Remember that one has to pay the cost of information. This is to cover the cost of photocopying and the stationery.

More on this, bear in mind that you cannot, by citing this Act, confront any officer any time, thump his desk, and demand `disclosure' of information right there and then. You have to abide by the provisions of the Act and the procedural rules published alongwith.

 

* The application form under the erstwhile Ordinance demanded to know the purpose for which the information is required. Why is that necessary under the Act?

The Act does not empower the Public Information Officer (PIO) to evaluate your question by the purpose you declare and then decide whether to provide information or not. This clause inserted by the administration in the procedure for demanding information. No rules can go against the provisions of the Act. Go ahead and write in response to such query: `` Because it is my fundamental right to know. The information sought cannot be denied under any exclusion clauses of the Act.’’ If information is still denied, without citing any exclusion clause, hold the PIO responsible in your appeal for ``having failed to supply the information sought without any reasonable cause’’ and demand action against him as prescribed in the Act for this.

* But some information was denied last time because the PIO felt it was not in `public interest’…

A government department or a semi-government organisation acts on behalf of the people. Any query to know what it does inherently is in ``public interest''. The PIO, therefore, cannot deny information on this spacious excuse. What the Act prohibits is provision of personal information, the disclosure of which has ``no relationship to any public activity or interest, or which would cause unwarranted invasion of the privacy of the individual’’.

If you demand to know details of a contract or want have a copy of a building plan as sanctioned by the planning authority on behalf of the citizens, how can this be considered ``not in public interest’’ or to be causing ``unwarranted invasion of the privacy’’ of the contractor or the developer? Besides, even in cases where the information could be considered personal, the PIO has been asked to provide it, if he is satisfied that ``the larger public interest justifies the disclosure of such information.’’
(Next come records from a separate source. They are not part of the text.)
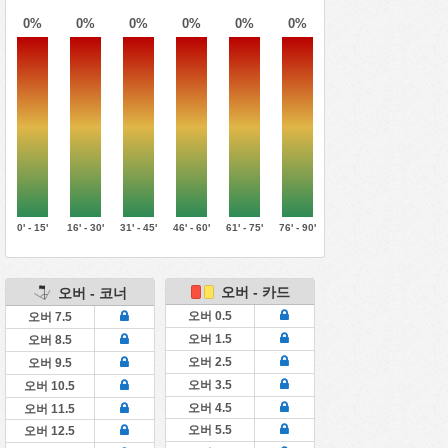
0%
0%
0%
0%
0%
0%
0' - 15'
16' - 30'
31' - 45'
46' - 60'
61' - 75'
76' - 90'
오버 - 카드
오버 - 코너
오버 0.5
오버 7.5
오버 1.5
오버 8.5
오버 2.5
오버 9.5
오버 3.5
오버 10.5
오버 4.5
오버 11.5
오버 5.5
오버 12.5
* It is said that I cannot challenge the decision of the PIO in a court of law…

You cannot file a civil suit. The Act provides for a in-built appellate mechanism. In Maharashtra, one can file an appeal against the decision of the PIO to the Competent Authority.There is also a provision for second appeal to the Lokayukta, if you are not satisfied with the decision of the Competent Authority. If you feel aggrieved even by the Lokayukta's decision, you can file a writ petition in the high court.

Why is this Act not applicable in private organizations?
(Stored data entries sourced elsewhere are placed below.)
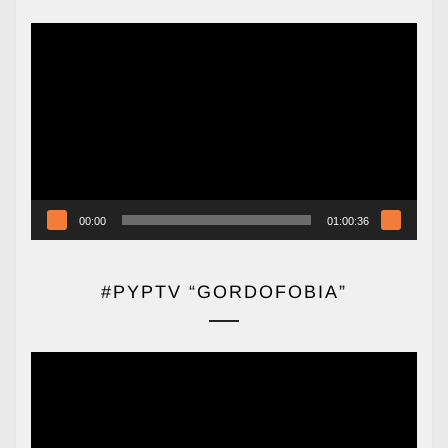
Reproductor
de
vídeo
00:00
01:00:36
#PYPTV “GORDOFOBIA”
Reproductor
de
vídeo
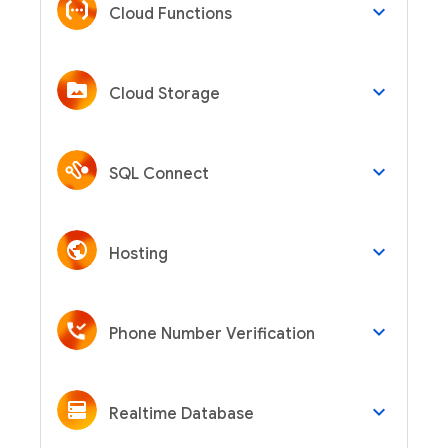
keyboard_arrow_down
Cloud Functions
keyboard_arrow_down
Cloud Storage
keyboard_arrow_down
SQL Connect
keyboard_arrow_down
Hosting
keyboard_arrow_down
Phone Number Verification
keyboard_arrow_down
Realtime Database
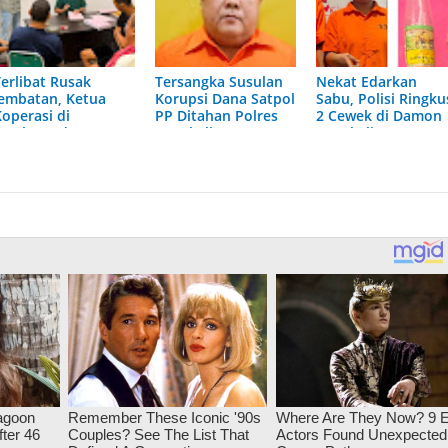
Terlibat Rusak
Tersangka Susulan
Nekat Edarkan
Jembatan, Ketua
Korupsi Dana Satpol
Sabu, Polisi Ringku
Koperasi di
PP Ditahan Polres
2 Cewek di Damon
Jangkang dan 3
Bengkalis
Bengkalis
Pengurusnya Resmi
Masuk Tahanan
Jaksa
Presently, the right to information law is applicable to government and semi-government establishments. In Maharashtra, it has extended jurisdiction over cooperative societies, public trusts and trade unions registered with the government.

The next step has to be to include private organizations as well, especially when even basic services are being handed over to private enterprise. Justice P.B. Sawant, former Supreme Court Judge, who as PCI chairman oversaw the PCI draft, has said: "Private bodies, especially where their activities affect the fundamental rights of the public, must be required to disclose information. ‘’

Activists also want a statutory obligation to be imposed on private bodies to publish information in the general public interest especially when these bodies undertake activities posing a risk of harm to public health or safety or the environment or where this is necessary to enable consumers to make informed choices.